Background: Data regarding current antimicrobial resistance in neonatal early-onset sepsis (EOS) and possible resistance risk factors are essential for determining the optimal empiric regimen.
Methods: EOS data retrospectively collected nationwide in Israel in 18 hospitals for 2010-2015. EOS defined as bacteremia or meningitis during the first 7 days of life for full-terms and 3 days for pre-terms.
Results: Participating hospitals represented 75% of the total birth cohort in Israel (~180,000 live births (LB)/year). Of 488 EOS cases (0.63/1,000LB), 271 (56%) were full-term and 217 (44%) were pre-term (0.35 and 0.28/1,000LB, respectively). Gram-negative pathogens predominated over Gram-positive (0.35 vs. 0.28/1000LB, respectively) (OR 1.28 [95%CI 1.07-1.52], p<0.01). E.coli, Group B Streptococcus, and K.pneumoniae were most prevalent (0.23, 0.21, and 0.06/1000LB, respectively). mong the 277 Gram-negatives, 16% were gentamicin-resistant, 14% were extended-spectrum beta-lactamase (ESBL)-positive, 10% were gentamicin-resistant and ESBL-positive (50% of gentamicin-resistant isolates), and 3.5% were amikacin-resistant. Higher resistance rates were found among pre-terms vs. full-terms:18% vs. 14% gentamicin-resistant (OR=1.38 [95%CI 0.6-3.1],p=0.44), 16% vs. 5% ESBL, 8% vs. 5% ESBL and gentamicin-resistant, and 4.5% vs. 3% amikacin-resistant, respectively.

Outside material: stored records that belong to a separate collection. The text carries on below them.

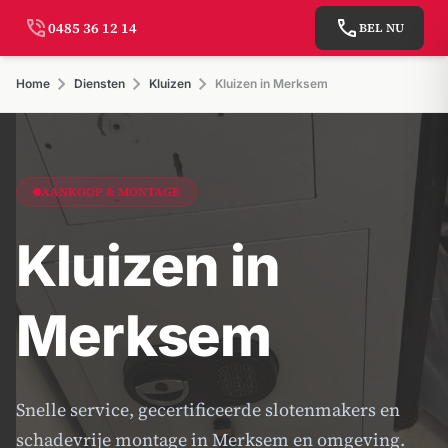
phone_in_talk
call
0485 36 12 14
BEL NU
chevron_right
chevron_right
chevron_right
Home
Diensten
Kluizen
Kluizen in Merksem
AANKOOP & MONTAGE
Kluizen in
Merksem
Snelle service, gecertificeerde slotenmakers en
schadevrije montage in Merksem en omgeving.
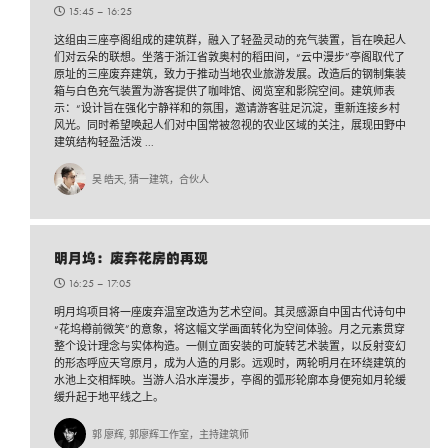
15:45 –
16:25
这组由三座亭阁组成的建筑群，融入了轻盈灵动的充气装置，旨在唤起人
们对云朵的联想。坐落于浙江省敦奥村的稻田间，“云中漫步”亭阁取代了
原址的三座废弃建筑，致力于推动当地农业旅游发展。改造后的钢制集装
箱与白色充气装置为游客提供了咖啡馆、阅览室和影院空间。建筑师表
示：“设计旨在强化宁静祥和的氛围，邀请游客驻足沉淀，重新连接乡村
风光。同时希望唤起人们对中国常被忽视的农业区域的关注，展现田野中
建筑结构轻盈活泼 ...
吴 皓天, 猜一建筑，合伙人
明月坞：废弃花房的再现
16:25 –
17:05
明月坞项目将一座废弃温室改造为艺术空间。其灵感源自中国古代诗句中
“花坞樽前微笑”的意象，将这幅文学画面转化为空间体验。月之元素贯穿
整个设计理念与实体构造。一侧立面安装的可旋转艺术装置，以反射变幻
的形态呼应天穹原月，成为人造的月影。远观时，两轮明月在环绕建筑的
水池上交相辉映。当游人沿水岸漫步，亭阁的弧形轮廓本身便宛如月轮缓
缓升起于地平线之上。
郭 廖辉, 郭廖辉工作室，主持建筑师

Gentamicin resistance or ESBL’s in Gram-negatives were not associated with previous maternal hospitalizations or antimicrobials during pregnancy.
Mortality was documented in 22% of neonates with Gram-negatives and 8% with Gram-positives (p<0.01); Gentamicin resistance was associated with increased mortality (OR=2.82; [95%CI 1.14-6.95], p<0.05).
Conclusions: In this nationwide survey, EOS caused predominantly by Gram-negatives with high gentamicin-resistance rates, without identifiable resistance risk factors. As EOS is life threatening we suggest considering modification of the current empiric therapy for amikacin-based regimens.